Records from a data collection
==========

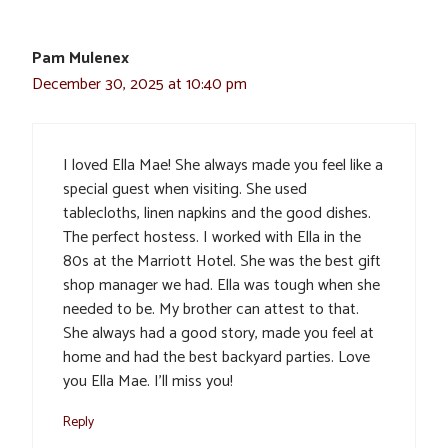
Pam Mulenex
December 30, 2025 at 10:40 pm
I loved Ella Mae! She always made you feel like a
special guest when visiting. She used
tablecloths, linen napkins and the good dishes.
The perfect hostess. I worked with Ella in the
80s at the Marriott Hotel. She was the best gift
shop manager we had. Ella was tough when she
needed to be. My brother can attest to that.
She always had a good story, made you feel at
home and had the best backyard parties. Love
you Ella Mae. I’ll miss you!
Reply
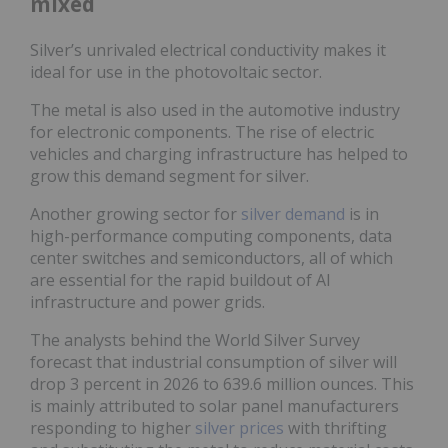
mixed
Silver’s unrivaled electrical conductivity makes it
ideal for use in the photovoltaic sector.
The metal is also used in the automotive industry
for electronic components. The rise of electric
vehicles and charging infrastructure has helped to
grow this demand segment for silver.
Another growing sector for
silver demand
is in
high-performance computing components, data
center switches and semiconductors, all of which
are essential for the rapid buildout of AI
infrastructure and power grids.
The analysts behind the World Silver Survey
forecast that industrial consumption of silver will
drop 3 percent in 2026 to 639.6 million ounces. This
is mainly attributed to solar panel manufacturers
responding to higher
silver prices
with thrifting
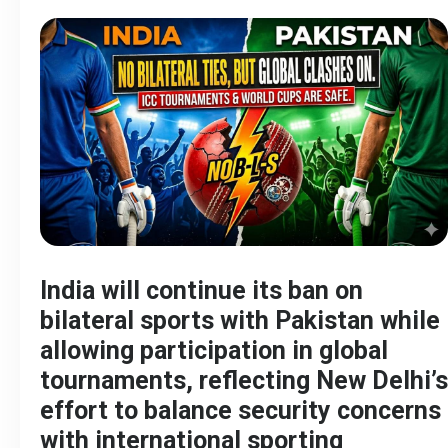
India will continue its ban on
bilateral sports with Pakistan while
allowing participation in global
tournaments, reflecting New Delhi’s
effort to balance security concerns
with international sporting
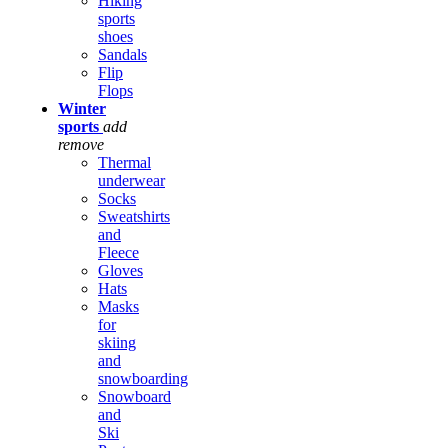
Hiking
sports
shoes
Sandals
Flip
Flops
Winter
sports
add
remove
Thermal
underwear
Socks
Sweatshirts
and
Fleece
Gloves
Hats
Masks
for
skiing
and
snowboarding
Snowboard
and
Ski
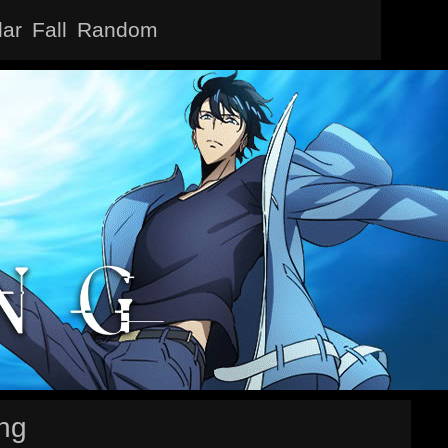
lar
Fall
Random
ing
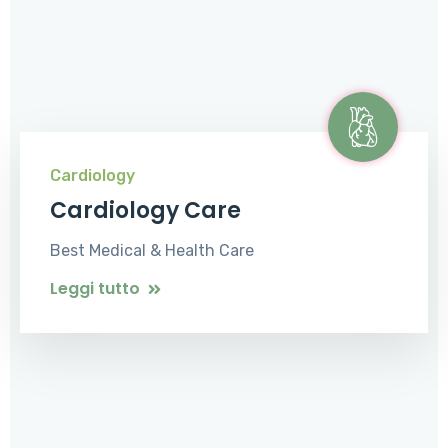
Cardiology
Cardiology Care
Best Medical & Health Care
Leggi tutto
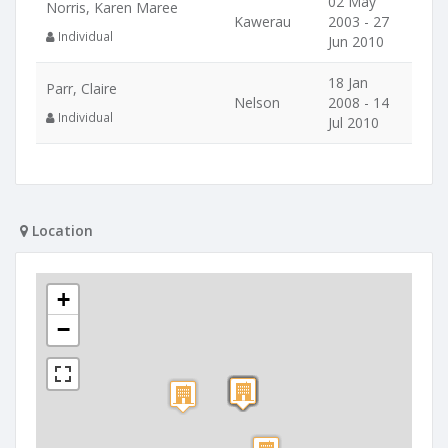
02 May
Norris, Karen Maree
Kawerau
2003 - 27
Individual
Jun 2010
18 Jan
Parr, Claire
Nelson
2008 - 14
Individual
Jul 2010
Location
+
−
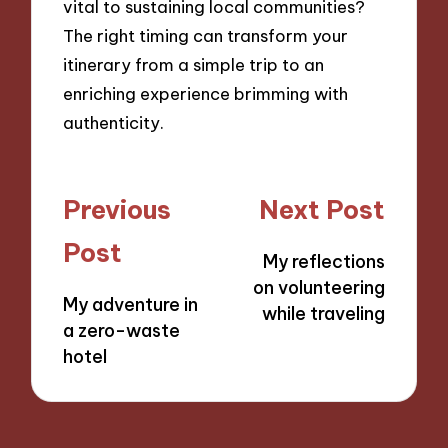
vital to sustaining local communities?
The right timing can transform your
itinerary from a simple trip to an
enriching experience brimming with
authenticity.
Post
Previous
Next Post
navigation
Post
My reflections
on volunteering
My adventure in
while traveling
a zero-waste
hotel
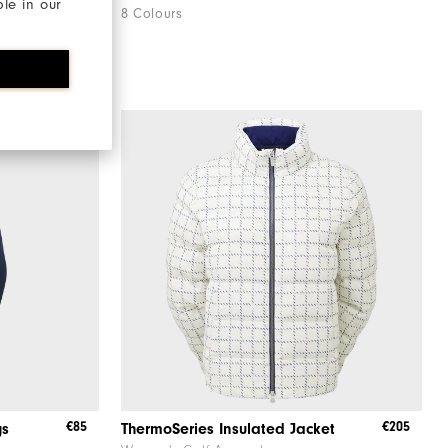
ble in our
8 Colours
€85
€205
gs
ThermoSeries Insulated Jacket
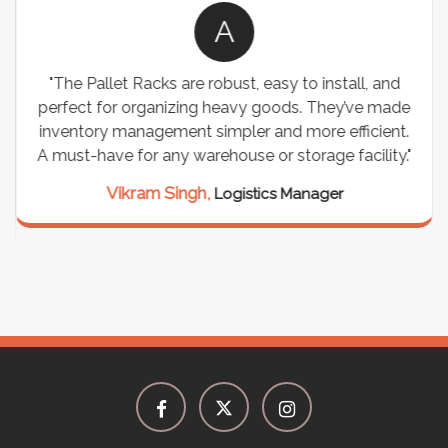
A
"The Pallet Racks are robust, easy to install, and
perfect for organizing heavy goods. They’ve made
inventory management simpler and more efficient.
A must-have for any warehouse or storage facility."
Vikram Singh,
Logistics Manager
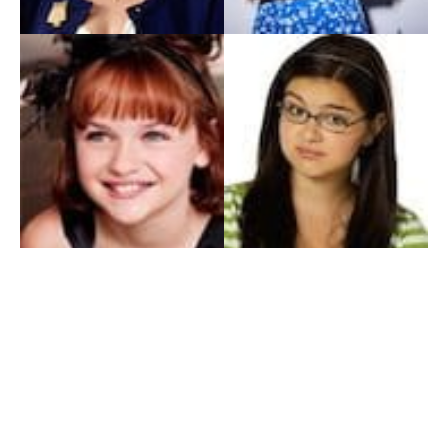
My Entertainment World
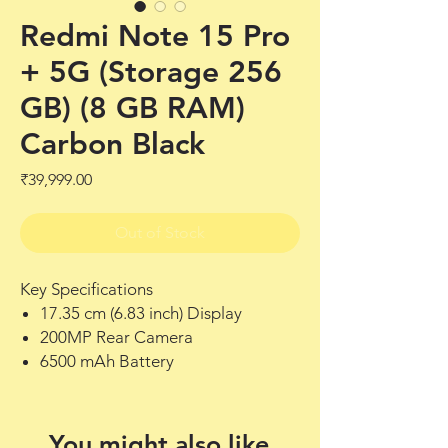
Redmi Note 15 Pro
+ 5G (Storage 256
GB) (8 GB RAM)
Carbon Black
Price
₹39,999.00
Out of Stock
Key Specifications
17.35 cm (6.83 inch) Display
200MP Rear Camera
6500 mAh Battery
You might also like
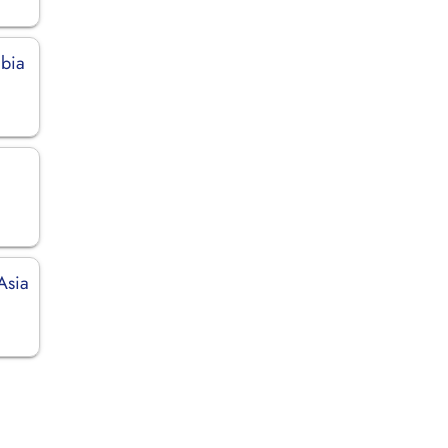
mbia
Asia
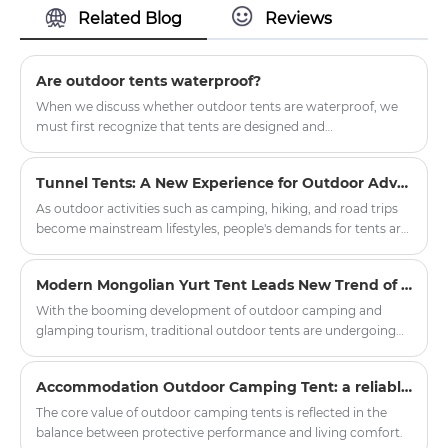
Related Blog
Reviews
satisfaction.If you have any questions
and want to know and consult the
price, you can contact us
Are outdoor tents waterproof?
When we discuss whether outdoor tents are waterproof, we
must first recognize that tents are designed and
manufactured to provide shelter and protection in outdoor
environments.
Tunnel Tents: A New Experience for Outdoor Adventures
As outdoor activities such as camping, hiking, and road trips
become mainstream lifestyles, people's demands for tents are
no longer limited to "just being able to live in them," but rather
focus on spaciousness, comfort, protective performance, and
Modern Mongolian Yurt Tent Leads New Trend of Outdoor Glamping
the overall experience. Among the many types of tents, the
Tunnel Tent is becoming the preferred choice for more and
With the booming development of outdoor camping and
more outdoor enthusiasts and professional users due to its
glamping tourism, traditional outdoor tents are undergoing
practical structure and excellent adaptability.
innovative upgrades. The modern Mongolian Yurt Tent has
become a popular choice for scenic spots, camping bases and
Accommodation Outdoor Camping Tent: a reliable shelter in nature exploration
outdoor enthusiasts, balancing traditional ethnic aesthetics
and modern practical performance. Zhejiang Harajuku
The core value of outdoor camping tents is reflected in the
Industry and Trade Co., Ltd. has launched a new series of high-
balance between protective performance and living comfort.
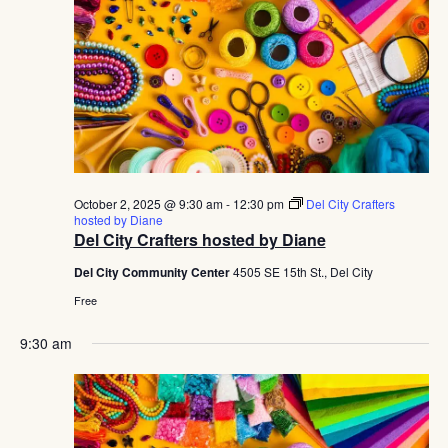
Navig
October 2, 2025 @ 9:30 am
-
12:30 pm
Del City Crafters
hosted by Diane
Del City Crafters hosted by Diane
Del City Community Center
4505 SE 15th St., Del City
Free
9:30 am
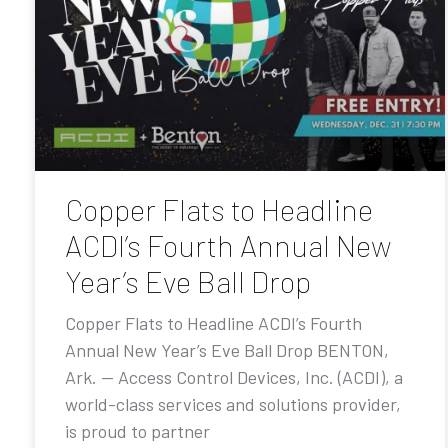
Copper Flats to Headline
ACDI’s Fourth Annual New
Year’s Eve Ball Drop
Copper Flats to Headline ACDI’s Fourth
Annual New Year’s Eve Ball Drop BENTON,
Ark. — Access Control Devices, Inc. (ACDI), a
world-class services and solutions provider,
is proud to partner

==========

Determine the count of lines in the data that contain the string "Ella", and reply with that count alone.

4